Inevitably over the period in which a Collective Agreement is in force, either the Association or the University finds minor, technical matters that need addressing. This blog outlines some of those issues.

  1. The Ranks and Titles section of the Agreement (Part 4, Article 5) has a strange array of ranks. The seven described ranks are: Instructor I, Instructor II, Senior Instructor, Professor of Teaching, Assistant Professor, Associate Professor, Professor. The uninformed reader might conclude that the first four ranks comprised the Educational Leadership stream and the last three comprised the Professorial stream. Not so. Instructor I does not, as you might expect, lead to Instructor II. Instructor II in fact is a rank in the Professorial stream reserved for those who might otherwise be hired as Assistant Professors, but who, at the date of hire, have not yet completed their terminal degree. This rank needed to be renamed for clarity. The parties agreed to rename Instructor I as Instructor, and to rename Instructor II as Acting Assistant Professor.
  2. Appendix A in Part I lists all of the academic employees who for one reason or another (normally because they hold management positions) are excluded from the bargaining unit. During their time out of the bargaining unit, these individuals no longer have the rights and protections of the Collective Agreement, so this is a list with important implications. Many will remember the dust up in the 2010 round when the University tried to take both Associate Deans and Heads out of the bargaining unit. We agreed on the proposal with respect to Associate Deans, based on the University’s assertion that Associate Deans hold management positions, but we held firm on Heads, who clearly do not.

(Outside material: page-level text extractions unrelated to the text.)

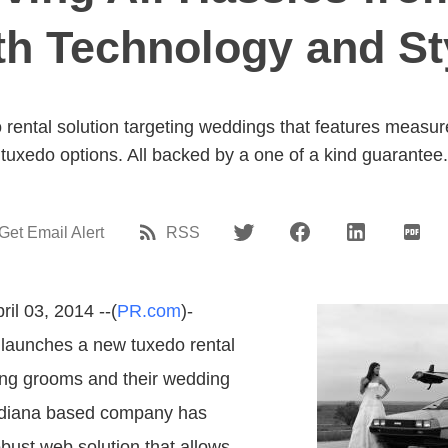
th Technology and St
 rental solution targeting weddings that features measu
tuxedo options. All backed by a one of a kind guarantee.
Get Email Alert
RSS
ril 03, 2014 --(
PR.com
)-
 launches a new tuxedo rental
ing grooms and their wedding
Indiana based company has
bust web solution that allows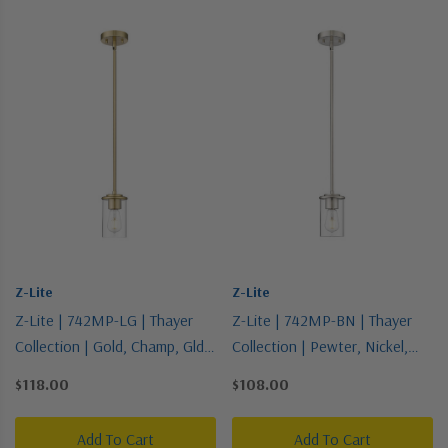
Z-Lite
Z-Lite
Z-Lite | 742MP-LG | Thayer
Z-Lite | 742MP-BN | Thayer
Collection | Gold, Champ, Gld
Collection | Pewter, Nickel,
Leaf | One Light Pendant
Silver | One Light Pendant
$118.00
$108.00
Add To Cart
Add To Cart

    Appendix A also included “Faculty members appointed to the University’s Negotiating Committee.” The notion that the University could pluck faculty members out of the bargaining unit, have them potentially work against the interests of their colleagues, and then dump them back into the bargaining unit is so absurd we assumed the language was left over from the days before UBCFA became a union. In the 2010 and 2012 rounds, the University refused to change this language. During the 2010 round we had some mediation, and the mediator confessed to our team that the Labour Board would not support the University’s position on this. Not that this made any difference in the outcome. In this round the University did agree to remove that line in Appendix A and we agreed that if, for example, a Dean is a member of the University bargaining team and his or her term finished during the round, he or she can remain on their bargaining team until bargaining ends.

  3. There were also a number of general housekeeping issues raised by each party, often the same issue raised by both parties. Those were agreed to without difficulty. Most of the issues were minor technical changes.